_PROMPT_:
Find the line with "Quán Bụi – 2nd" in the records below. Copy it and every line after it, up to and including the line with "#vietnameserestaurant #Vietnamesecuisine".

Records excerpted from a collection

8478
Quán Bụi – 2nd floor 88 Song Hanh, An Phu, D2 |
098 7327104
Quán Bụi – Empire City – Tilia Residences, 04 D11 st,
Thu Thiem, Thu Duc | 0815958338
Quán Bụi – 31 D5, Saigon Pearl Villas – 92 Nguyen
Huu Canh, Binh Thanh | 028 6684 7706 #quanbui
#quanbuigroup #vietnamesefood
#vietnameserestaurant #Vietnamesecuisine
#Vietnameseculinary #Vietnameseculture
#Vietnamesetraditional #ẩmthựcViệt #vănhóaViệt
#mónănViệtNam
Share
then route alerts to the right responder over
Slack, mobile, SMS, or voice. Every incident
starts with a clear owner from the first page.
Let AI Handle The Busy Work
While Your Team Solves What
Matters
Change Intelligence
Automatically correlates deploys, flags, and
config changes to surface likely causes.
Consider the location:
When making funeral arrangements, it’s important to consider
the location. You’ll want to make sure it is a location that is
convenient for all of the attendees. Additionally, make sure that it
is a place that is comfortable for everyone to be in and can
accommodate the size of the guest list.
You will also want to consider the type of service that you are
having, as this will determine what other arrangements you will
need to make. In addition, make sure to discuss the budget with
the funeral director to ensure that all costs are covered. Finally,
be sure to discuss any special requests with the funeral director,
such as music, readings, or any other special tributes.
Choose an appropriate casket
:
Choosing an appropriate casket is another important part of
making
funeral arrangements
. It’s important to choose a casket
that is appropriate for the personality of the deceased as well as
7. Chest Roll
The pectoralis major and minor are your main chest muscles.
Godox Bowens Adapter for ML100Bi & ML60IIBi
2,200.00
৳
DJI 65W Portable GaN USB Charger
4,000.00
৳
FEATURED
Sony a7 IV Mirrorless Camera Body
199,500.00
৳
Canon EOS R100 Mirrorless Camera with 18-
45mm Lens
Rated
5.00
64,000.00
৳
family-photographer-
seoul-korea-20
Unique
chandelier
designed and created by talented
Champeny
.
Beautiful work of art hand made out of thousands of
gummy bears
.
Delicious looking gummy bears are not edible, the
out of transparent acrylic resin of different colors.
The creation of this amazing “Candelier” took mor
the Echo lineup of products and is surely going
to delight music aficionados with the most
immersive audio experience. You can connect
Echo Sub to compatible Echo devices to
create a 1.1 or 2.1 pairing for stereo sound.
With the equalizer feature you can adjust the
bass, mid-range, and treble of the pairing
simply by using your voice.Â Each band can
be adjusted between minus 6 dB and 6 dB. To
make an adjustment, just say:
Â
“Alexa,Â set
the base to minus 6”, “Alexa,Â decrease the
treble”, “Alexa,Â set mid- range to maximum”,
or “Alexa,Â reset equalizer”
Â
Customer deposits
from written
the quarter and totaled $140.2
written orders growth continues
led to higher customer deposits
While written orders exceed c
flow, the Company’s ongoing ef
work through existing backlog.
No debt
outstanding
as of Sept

_ANSWER TO THIS TASK_:
Quán Bụi – 2nd floor 88 Song Hanh, An Phu, D2 |
098 7327104
Quán Bụi – Empire City – Tilia Residences, 04 D11 st,
Thu Thiem, Thu Duc | 0815958338
Quán Bụi – 31 D5, Saigon Pearl Villas – 92 Nguyen
Huu Canh, Binh Thanh | 028 6684 7706 #quanbui
#quanbuigroup #vietnamesefood
#vietnameserestaurant #Vietnamesecuisine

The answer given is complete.